• **Exercise aim**
If a line in the data below holds the word "rates", copy it.

• **Saved entries**

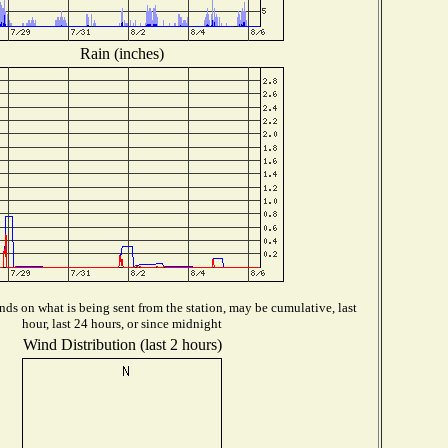
Rain (inches)
ds on what is being sent from the station, may be cumulative, last
hour, last 24 hours, or since midnight
Wind Distribution (last 2 hours)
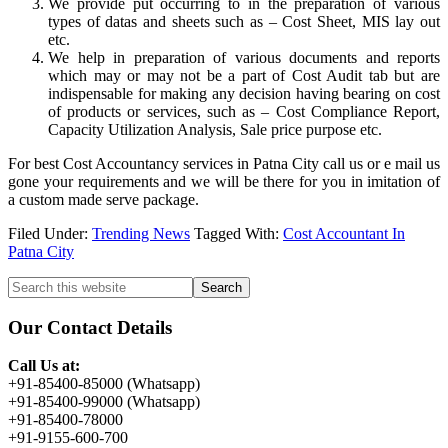
We provide put occurring to in the preparation of various
types of datas and sheets such as – Cost Sheet, MIS lay out
etc.
We help in preparation of various documents and reports
which may or may not be a part of Cost Audit tab but are
indispensable for making any decision having bearing on cost
of products or services, such as – Cost Compliance Report,
Capacity Utilization Analysis, Sale price purpose etc.
For best Cost Accountancy services in Patna City call us or e mail us
gone your requirements and we will be there for you in imitation of
a custom made serve package.
Filed Under:
Trending News
Tagged With:
Cost Accountant In
Patna City
Primary
Search
this
Sidebar
website
Our Contact Details
Call Us at:
+91-85400-85000 (Whatsapp)
+91-85400-99000 (Whatsapp)
+91-85400-78000
+91-9155-600-700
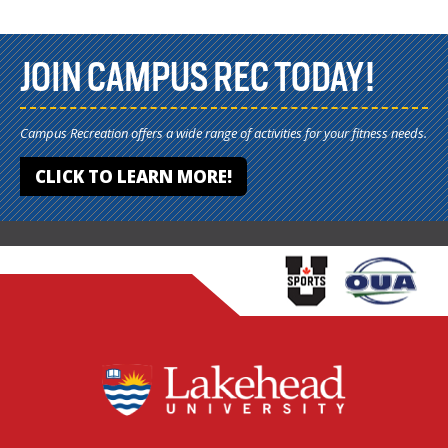
JOIN CAMPUS REC TODAY!
Campus Recreation offers a wide range of activities for your fitness needs.
CLICK TO LEARN MORE!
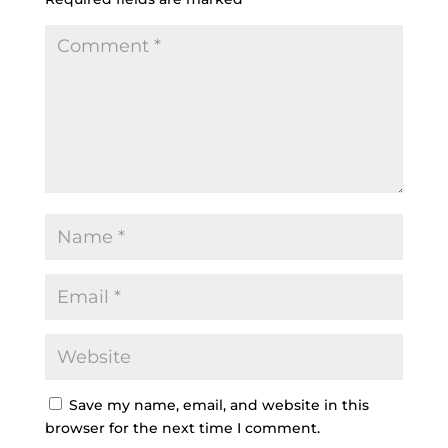
Save my name, email, and website in this
browser for the next time I comment.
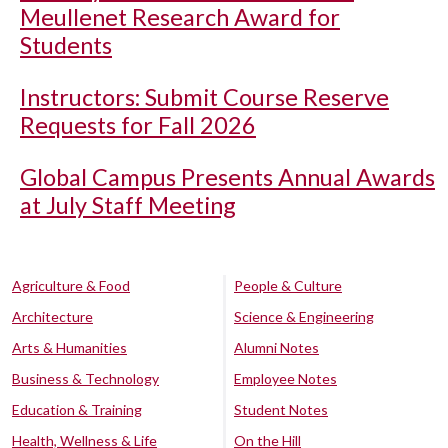
Meullenet Research Award for
Students
Instructors: Submit Course Reserve
Requests for Fall 2026
Global Campus Presents Annual Awards
at July Staff Meeting
Agriculture & Food
People & Culture
Architecture
Science & Engineering
Arts & Humanities
Alumni Notes
Business & Technology
Employee Notes
Education & Training
Student Notes
Health, Wellness & Life
On the Hill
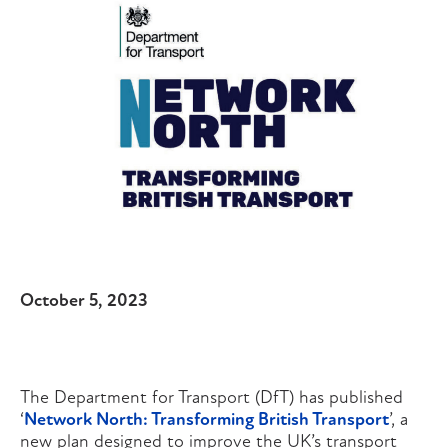
October 5, 2023
The Department for Transport (DfT) has published
‘
Network North: Transforming British Transport
’, a
new plan designed to improve the UK’s transport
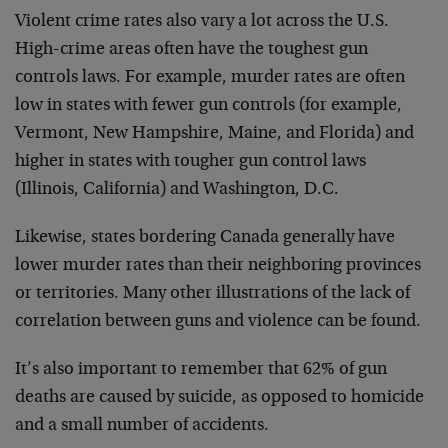
Violent crime rates also vary a lot across the U.S.
High-crime areas often have the toughest gun
controls laws. For example, murder rates are often
low in states with fewer gun controls (for example,
Vermont, New Hampshire, Maine, and Florida) and
higher in states with tougher gun control laws
(Illinois, California) and Washington, D.C.
Likewise, states bordering Canada generally have
lower murder rates than their neighboring provinces
or territories. Many other illustrations of the lack of
correlation between guns and violence can be found.
It’s also important to remember that 62% of gun
deaths are caused by suicide, as opposed to homicide
and a small number of accidents.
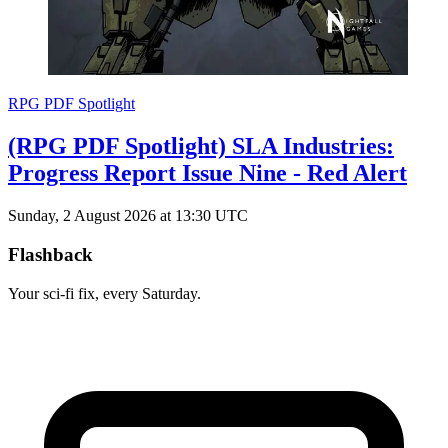
RPG PDF Spotlight
(RPG PDF Spotlight) SLA Industries:
Progress Report Issue Nine - Red Alert
Sunday, 2 August 2026 at 13:30 UTC
Flashback
Your sci-fi fix, every Saturday.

• **Solution for this problem**
Violent crime rates also vary a lot across the U.S.
controls laws. For example, murder rates are often
lower murder rates than their neighboring provinces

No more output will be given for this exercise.